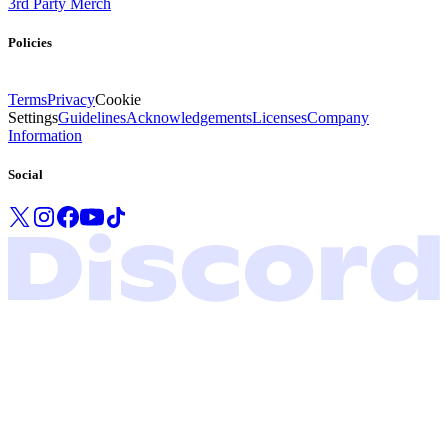
3rd Party Merch
Policies
Terms
Privacy
Cookie
Settings
Guidelines
Acknowledgements
Licenses
Company
Information
Social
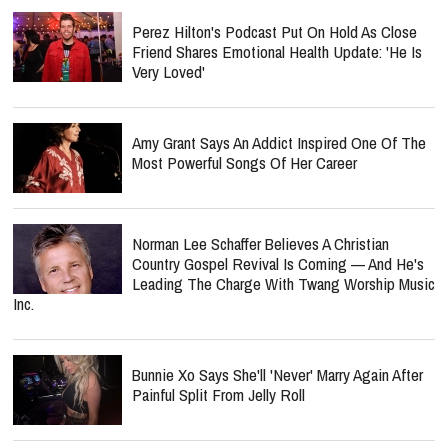
Perez Hilton's Podcast Put On Hold As Close
Friend Shares Emotional Health Update: 'He Is
Very Loved'
Amy Grant Says An Addict Inspired One Of The
Most Powerful Songs Of Her Career
Norman Lee Schaffer Believes A Christian
Country Gospel Revival Is Coming — And He's
Leading The Charge With Twang Worship Music
Inc.
Bunnie Xo Says She'll 'Never' Marry Again After
Painful Split From Jelly Roll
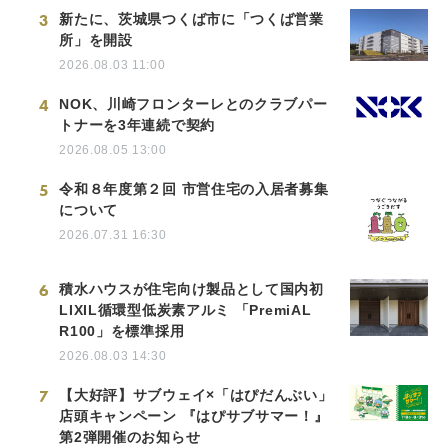
3
新たに、茨城県つくば市に「つくば営業
所」を開設
2026.08.03 11:00
4
NOK、川崎フロンターレとのクラブパー
トナーを3年連続で契約
2026.08.05 13:00
5
令和８年度第２回 市営住宅の入居者募集
について
2026.07.31 16:30
6
積水ハウスが住宅向け製品として国内初
LIXIL循環型低炭素アルミ 「PremiAL
R100」を標準採用
2026.08.03 14:30
7
【大好評】サブウェイ×「はぴだんぶい」
店頭キャンペーン 『はぴサブサマー！』
第2弾開催のお知らせ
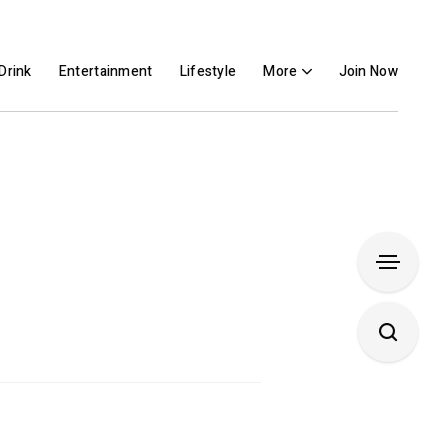
Drink
Entertainment
Lifestyle
More
Join Now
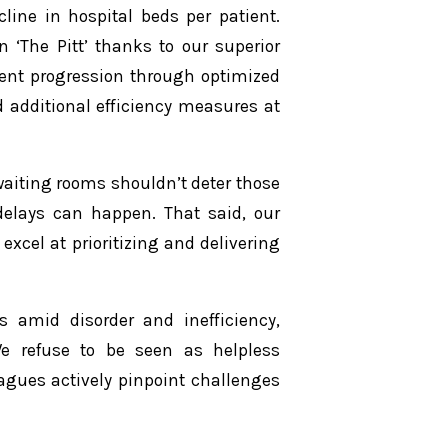
cline in hospital beds per patient.
n ‘The Pitt’ thanks to our superior
ient progression through optimized
d additional efficiency measures at
aiting rooms shouldn’t deter those
delays can happen. That said, our
excel at prioritizing and delivering
rs amid disorder and inefficiency,
We refuse to be seen as helpless
agues actively pinpoint challenges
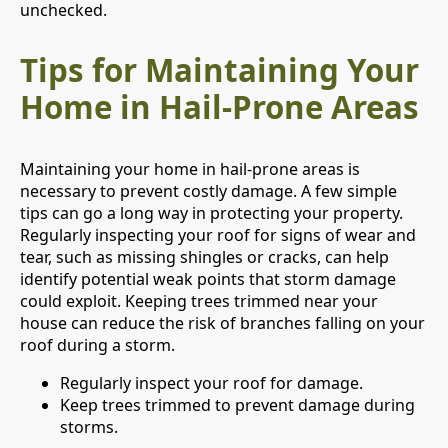
unchecked.
Tips for Maintaining Your
Home in Hail-Prone Areas
Maintaining your home in hail-prone areas is
necessary to prevent costly damage. A few simple
tips can go a long way in protecting your property.
Regularly inspecting your roof for signs of wear and
tear, such as missing shingles or cracks, can help
identify potential weak points that storm damage
could exploit. Keeping trees trimmed near your
house can reduce the risk of branches falling on your
roof during a storm.
Regularly inspect your roof for damage.
Keep trees trimmed to prevent damage during
storms.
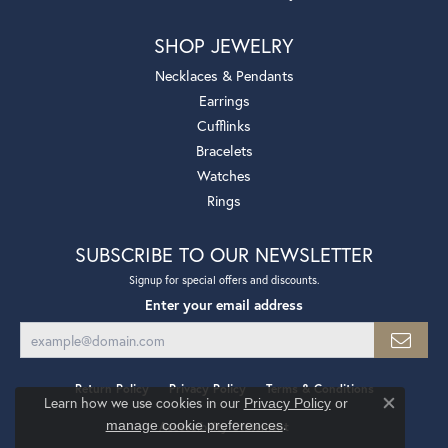
SHOP JEWELRY
Necklaces & Pendants
Earrings
Cufflinks
Bracelets
Watches
Rings
SUBSCRIBE TO OUR NEWSLETTER
Signup for special offers and discounts.
Enter your email address
Return Policy
Privacy Policy
Terms & Conditions
Learn how we use cookies in our
Privacy Policy
or
Close co
.
manage cookie preferences
Accessibility Statement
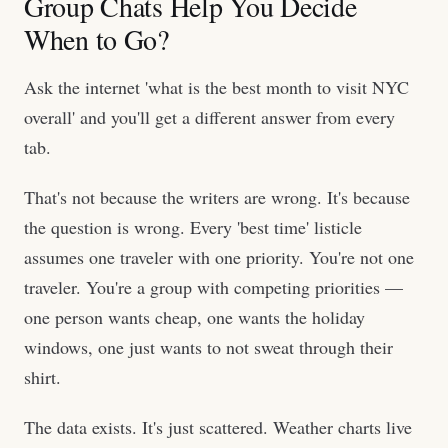
Group Chats Help You Decide
When to Go?
Ask the internet 'what is the best month to visit NYC
overall' and you'll get a different answer from every
tab.
That's not because the writers are wrong. It's because
the question is wrong. Every 'best time' listicle
assumes one traveler with one priority. You're not one
traveler. You're a group with competing priorities —
one person wants cheap, one wants the holiday
windows, one just wants to not sweat through their
shirt.
The data exists. It's just scattered. Weather charts live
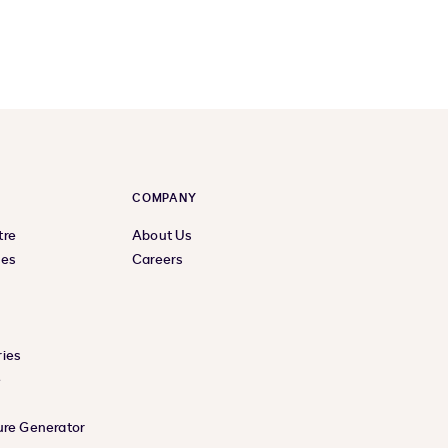
COMPANY
tre
About Us
ces
Careers
ies
e
ure Generator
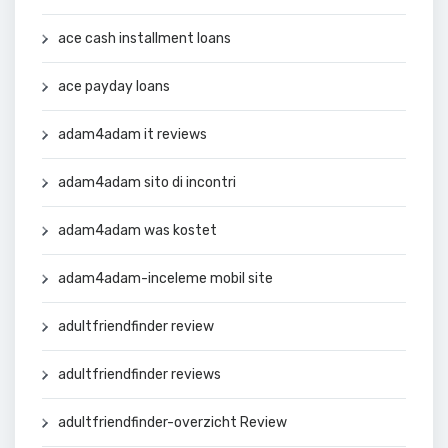
ace cash installment loans
ace payday loans
adam4adam it reviews
adam4adam sito di incontri
adam4adam was kostet
adam4adam-inceleme mobil site
adultfriendfinder review
adultfriendfinder reviews
adultfriendfinder-overzicht Review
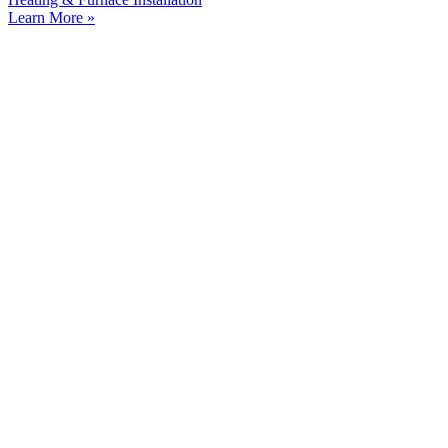
Learn More »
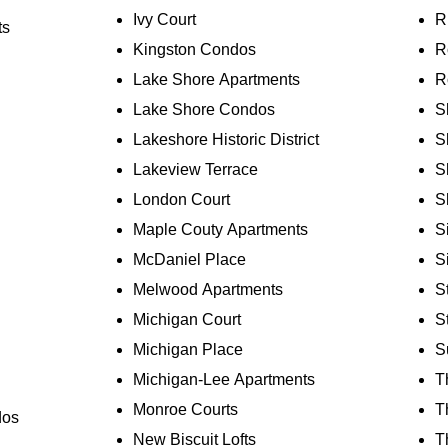
Ivy Court
R
ts
Kingston Condos
R
Lake Shore Apartments
R
Lake Shore Condos
S
Lakeshore Historic District
S
Lakeview Terrace
S
London Court
S
Maple Couty Apartments
S
McDaniel Place
Si
Melwood Apartments
S
Michigan Court
S
Michigan Place
S
Michigan-Lee Apartments
T
Monroe Courts
T
dos
New Biscuit Lofts
T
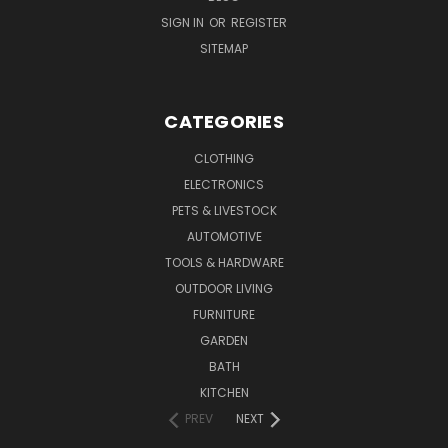
SIGN IN
OR
REGISTER
SITEMAP
CATEGORIES
CLOTHING
ELECTRONICS
PETS & LIVESTOCK
AUTOMOTIVE
TOOLS & HARDWARE
OUTDOOR LIVING
FURNITURE
GARDEN
BATH
KITCHEN
PREV
NEXT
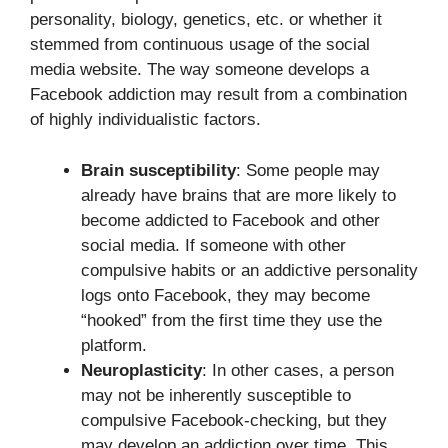
personality, biology, genetics, etc. or whether it
stemmed from continuous usage of the social
media website. The way someone develops a
Facebook addiction may result from a combination
of highly individualistic factors.
Brain susceptibility
: Some people may
already have brains that are more likely to
become addicted to Facebook and other
social media. If someone with other
compulsive habits or an addictive personality
logs onto Facebook, they may become
“hooked” from the first time they use the
platform.
Neuroplasticity
: In other cases, a person
may not be inherently susceptible to
compulsive Facebook-checking, but they
may develop an addiction over time. This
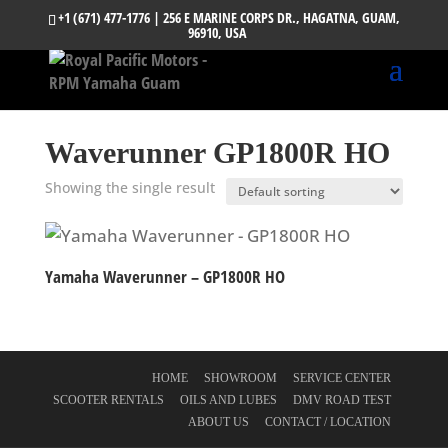
+1 (671) 477-1776
| 256 E MARINE CORPS DR., HAGATNA, GUAM,
96910, USA
Waverunner GP1800R HO
Showing the single result
Yamaha Waverunner – GP1800R HO
HOME
SHOWROOM
SERVICE CENTER
SCOOTER RENTALS
OILS AND LUBES
DMV ROAD TEST
ABOUT US
CONTACT / LOCATION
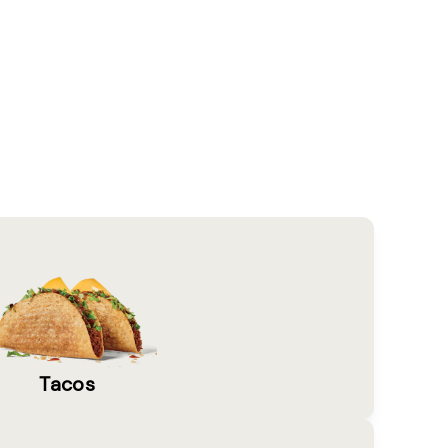
Tacos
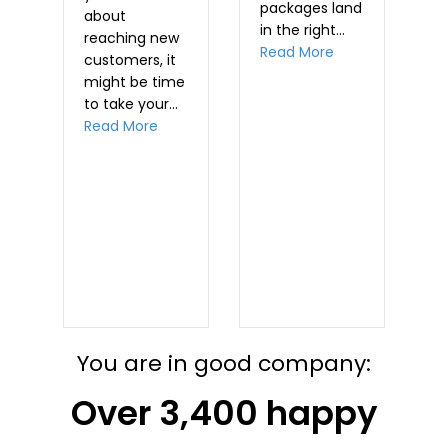
packages land
about
m
in the right…
reaching new
d
R
about Planning M
Read More
customers, it
t…
might be time
out Warning for time-sensitive mailings
to take your…
about Why Direct Mail is a Great Prospec
Read More
ichannel: What’s the difference?
You are in good company:
Over 3,400 happy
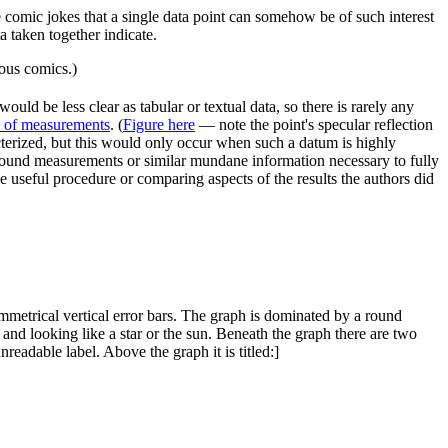
comic jokes that a single data point can somehow be of such interest
a taken together indicate.
ous comics.)
ould be less clear as tabular or textual data, so there is rarely any
p of measurements
. (
Figure here
— note the point's specular reflection
terized, but this would only occur when such a datum is highly
kground measurements or similar mundane information necessary to fully
e useful procedure or comparing aspects of the results the authors did
ymmetrical vertical error bars. The graph is dominated by a round
, and looking like a star or the sun. Beneath the graph there are two
nreadable label. Above the graph it is titled:]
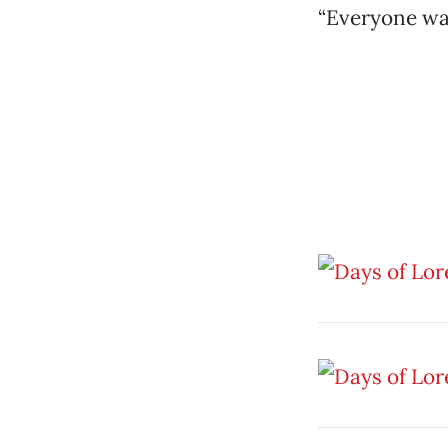
“Everyone was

**ACTIVITY**
The output must be every line of the records, printed exactly, with the pictures omitted.

**WRITTEN SOLUTION**
3rd Party Merch
Policies
Terms
Privacy
Cookie
Settings
Guidelines
Acknowledgements
Licenses
Company
Information
Social
Perez Hilton's Podcast Put On Hold As Close
Friend Shares Emotional Health Update: 'He Is
Very Loved'
Amy Grant Says An Addict Inspired One Of The
Most Powerful Songs Of Her Career
Norman Lee Schaffer Believes A Christian
Country Gospel Revival Is Coming — And He's
Leading The Charge With Twang Worship Music
Inc.
Bunnie Xo Says She'll 'Never' Marry Again After
Painful Split From Jelly Roll
3
新たに、茨城県つくば市に「つくば営業
所」を開設
2026.08.03 11:00
4
NOK、川崎フロンターレとのクラブパー
トナーを3年連続で契約
2026.08.05 13:00
5
令和８年度第２回 市営住宅の入居者募集
について
2026.07.31 16:30
6
積水ハウスが住宅向け製品として国内初
LIXIL循環型低炭素アルミ 「PremiAL
R100」を標準採用
2026.08.03 14:30
7
【大好評】サブウェイ×「はぴだんぶい」
店頭キャンペーン 『はぴサブサマー！』
第2弾開催のお知らせ
Drink
Entertainment
Lifestyle
More
Join Now
cline in hospital beds per patient.
n ‘The Pitt’ thanks to our superior
ient progression through optimized
d additional efficiency measures at
aiting rooms shouldn’t deter those
delays can happen. That said, our
excel at prioritizing and delivering
rs amid disorder and inefficiency,
We refuse to be seen as helpless
agues actively pinpoint challenges
unchecked.
Tips for Maintaining Your
Home in Hail-Prone Areas
Maintaining your home in hail-prone areas is
necessary to prevent costly damage. A few simple
tips can go a long way in protecting your property.
Regularly inspecting your roof for signs of wear and
tear, such as missing shingles or cracks, can help
identify potential weak points that storm damage
could exploit. Keeping trees trimmed near your
house can reduce the risk of branches falling on your
roof during a storm.
Regularly inspect your roof for damage.
Keep trees trimmed to prevent damage during
storms.
SHOP JEWELRY
Necklaces & Pendants
Earrings
Cufflinks
Bracelets
Watches
Rings
SUBSCRIBE TO OUR NEWSLETTER
Signup for special offers and discounts.
Enter your email address
Return Policy
Privacy Policy
Terms & Conditions
Learn how we use cookies in our
Privacy Policy
or
Close co
.
manage cookie preferences
Accessibility Statement
Group Chats Help You Decide
When to Go?
Ask the internet 'what is the best month to visit NYC
overall' and you'll get a different answer from every
tab.
That's not because the writers are wrong. It's because
the question is wrong. Every 'best time' listicle
assumes one traveler with one priority. You're not one
traveler. You're a group with competing priorities —
one person wants cheap, one wants the holiday
windows, one just wants to not sweat through their
shirt.
The data exists. It's just scattered. Weather charts live
COMPANY
tre
About Us
ces
Careers
ies
e
ure Generator
ace cash installment loans
ace payday loans
adam4adam it reviews
adam4adam sito di incontri
adam4adam was kostet
adam4adam-inceleme mobil site
adultfriendfinder review
adultfriendfinder reviews
adultfriendfinder-overzicht Review
Learn More »
Ivy Court
R
ts
Kingston Condos
R
Lake Shore Apartments
R
Lake Shore Condos
S
Lakeshore Historic District
S
Lakeview Terrace
S
London Court
S
Maple Couty Apartments
S
McDaniel Place
Si
Melwood Apartments
S
Michigan Court
S
Michigan Place
S
Michigan-Lee Apartments
T
Monroe Courts
T
dos
New Biscuit Lofts
T
SIGN IN
OR
REGISTER
SITEMAP
CATEGORIES
CLOTHING
ELECTRONICS
PETS & LIVESTOCK
AUTOMOTIVE
TOOLS & HARDWARE
OUTDOOR LIVING
FURNITURE
GARDEN
BATH
KITCHEN
PREV
NEXT
personality, biology, genetics, etc. or whether it
stemmed from continuous usage of the social
media website. The way someone develops a
Facebook addiction may result from a combination
of highly individualistic factors.
Brain susceptibility
: Some people may
already have brains that are more likely to
become addicted to Facebook and other
social media. If someone with other
compulsive habits or an addictive personality
logs onto Facebook, they may become
“hooked” from the first time they use the
platform.
Neuroplasticity
: In other cases, a person
may not be inherently susceptible to
compulsive Facebook-checking, but they
may develop an addiction over time. This
+1 (671) 477-1776
| 256 E MARINE CORPS DR., HAGATNA, GUAM,
96910, USA
Waverunner GP1800R HO
Showing the single result
Yamaha Waverunner – GP1800R HO
HOME
SHOWROOM
SERVICE CENTER
SCOOTER RENTALS
OILS AND LUBES
DMV ROAD TEST
ABOUT US
CONTACT / LOCATION
Tacos
packages land
about
m
in the right…
reaching new
d
R
about Planning M
Read More
customers, it
t…
might be time
out Warning for time-sensitive mailings
to take your…
about Why Direct Mail is a Great Prospec
Read More
ichannel: What’s the difference?
You are in good company:
Over 3,400 happy
comic jokes that a single data point can somehow be of such interest
a taken together indicate.
ous comics.)
ould be less clear as tabular or textual data, so there is rarely any
p of measurements
. (
Figure here
— note the point's specular reflection
terized, but this would only occur when such a datum is highly
kground measurements or similar mundane information necessary to fully
e useful procedure or comparing aspects of the results the authors did
ymmetrical vertical error bars. The graph is dominated by a round
, and looking like a star or the sun. Beneath the graph there are two
nreadable label. Above the graph it is titled:]
“Everyone was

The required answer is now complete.